TRY IT —
The lines to copy are those in the listing that hold the word "conseils".

EXERCISE INPUTS —
■ ■ ■
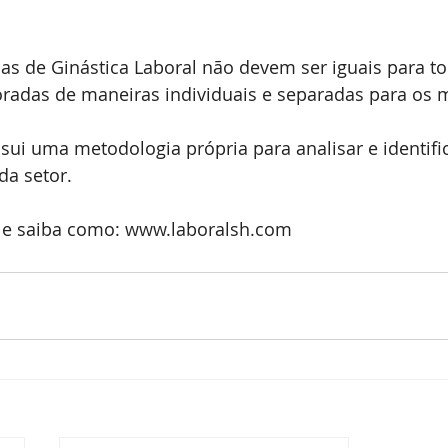
as de Ginástica Laboral não devem ser iguais para to
boradas de maneiras individuais e separadas para os
sui uma metodologia própria para analisar e identific
a setor. 
e saiba como: www.laboralsh.com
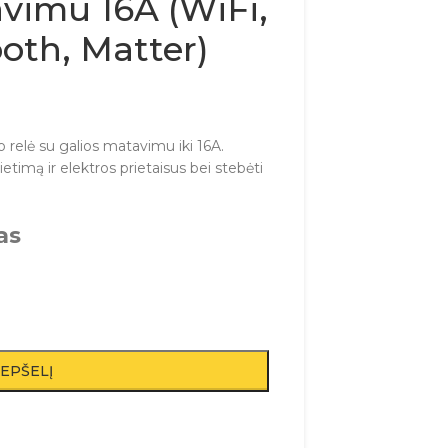
avimu 16A (WiFi,
oth, Matter)
 relė su galios matavimu iki 16A.
etimą ir elektros prietaisus bei stebėti
as
REPŠELĮ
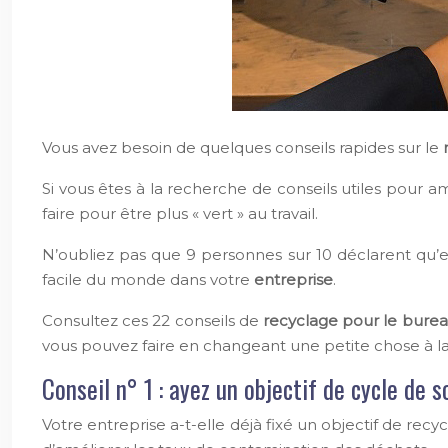
Vous avez besoin de quelques conseils rapides sur le
Si vous êtes à la recherche de conseils utiles pour 
faire pour être plus « vert » au travail.
N’oubliez pas que 9 personnes sur 10 déclarent qu’ell
facile du monde dans votre
entreprise
.
Consultez ces 22 conseils de
recyclage pour le bure
vous pouvez faire en changeant une petite chose à la 
Conseil n° 1 : ayez un objectif de cycle de s
Votre entreprise a-t-elle déjà fixé un objectif de re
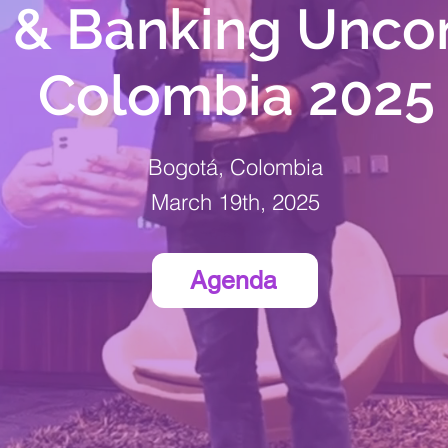
h & Banking Unco
Colombia 2025
Bogotá, Colombia
March 19th, 2025
Agenda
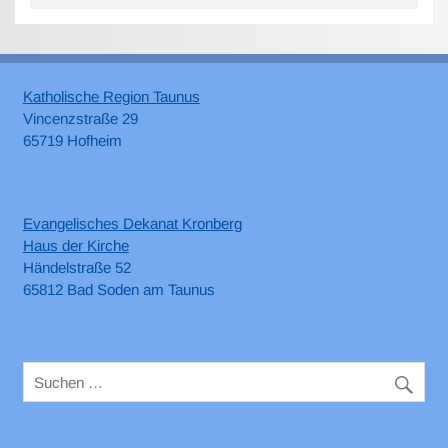
Katholische Region Taunus
Vincenzstraße 29
65719 Hofheim
Evangelisches Dekanat Kronberg
Haus der Kirche
Händelstraße 52
65812 Bad Soden am Taunus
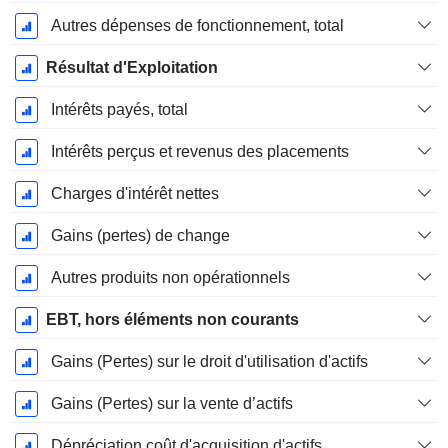
Autres dépenses de fonctionnement, total
Résultat d'Exploitation
Intérêts payés, total
Intérêts perçus et revenus des placements
Charges d'intérêt nettes
Gains (pertes) de change
Autres produits non opérationnels
EBT, hors éléments non courants
Gains (Pertes) sur le droit d'utilisation d'actifs
Gains (Pertes) sur la vente d’actifs
Dépréciation coût d'acquisition d'actifs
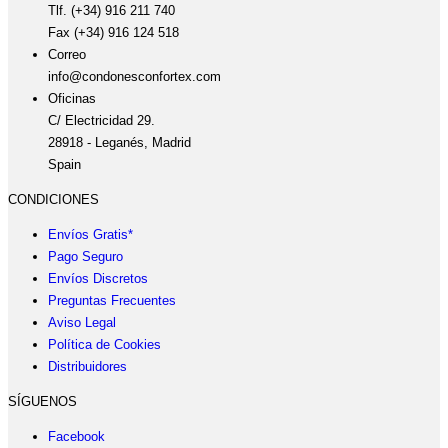
Tlf. (+34) 916 211 740
Fax (+34) 916 124 518
Correo
info@condonesconfortex.com
Oficinas
C/ Electricidad 29.
28918 - Leganés, Madrid
Spain
CONDICIONES
Envíos Gratis*
Pago Seguro
Envíos Discretos
Preguntas Frecuentes
Aviso Legal
Política de Cookies
Distribuidores
SÍGUENOS
Facebook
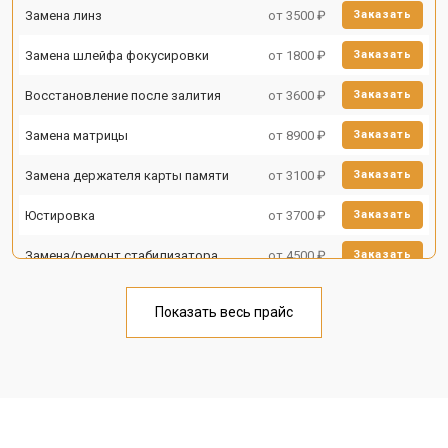
Замена линз
от 3500 ₽
Заказать
Замена шлейфа фокусировки
от 1800 ₽
Заказать
Восстановление после залития
от 3600 ₽
Заказать
Замена матрицы
от 8900 ₽
Заказать
Замена держателя карты памяти
от 3100 ₽
Заказать
Юстировка
от 3700 ₽
Заказать
Замена/ремонт стабилизатора
от 4500 ₽
Заказать
Ремонт объектива
от 5000 ₽
Заказать
Показать весь прайс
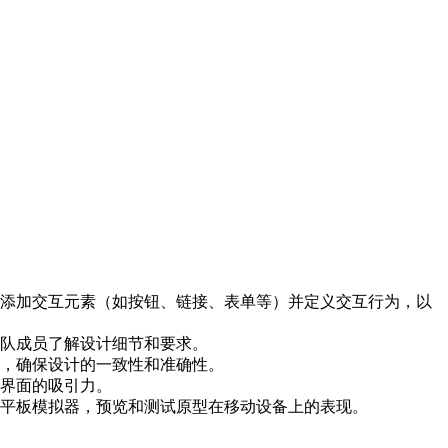
构、添加交互元素（如按钮、链接、表单等）并定义交互行为，以
队成员了解设计细节和要求。
，确保设计的一致性和准确性。
界面的吸引力。
和平板模拟器，预览和测试原型在移动设备上的表现。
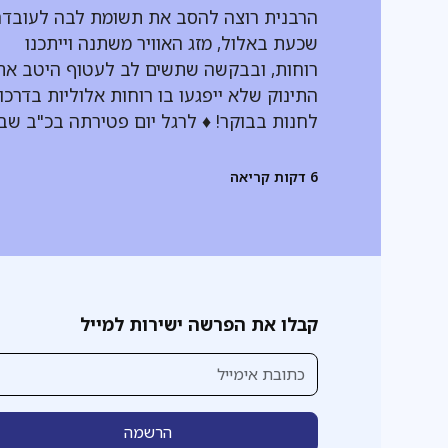
הרבנית רוצה להסב את תשומת לבה לעובד
שכעת באלול, מזג האוויר משתנה וייתכנו
רוחות, ובבקשה שתשים לב לעטוף היטב את
התינוק שלא ייפגעו בו רוחות אלוליות בדרכו
לחנות בבוקר! ♦ לרגל יום פטירתה בכ"ב שב
6
דקות קריאה
קבלו את הפרשה ישירות למייל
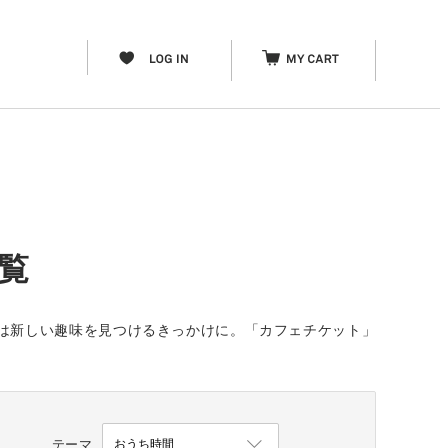
覧
は新しい趣味を見つけるきっかけに。「カフェチケット」
テーマ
■ ■ ■
EXERCISE RESPONSE —
Vous avez besoin de quelques conseils rapides sur le
Si vous êtes à la recherche de conseils utiles pour 
Consultez ces 22 conseils de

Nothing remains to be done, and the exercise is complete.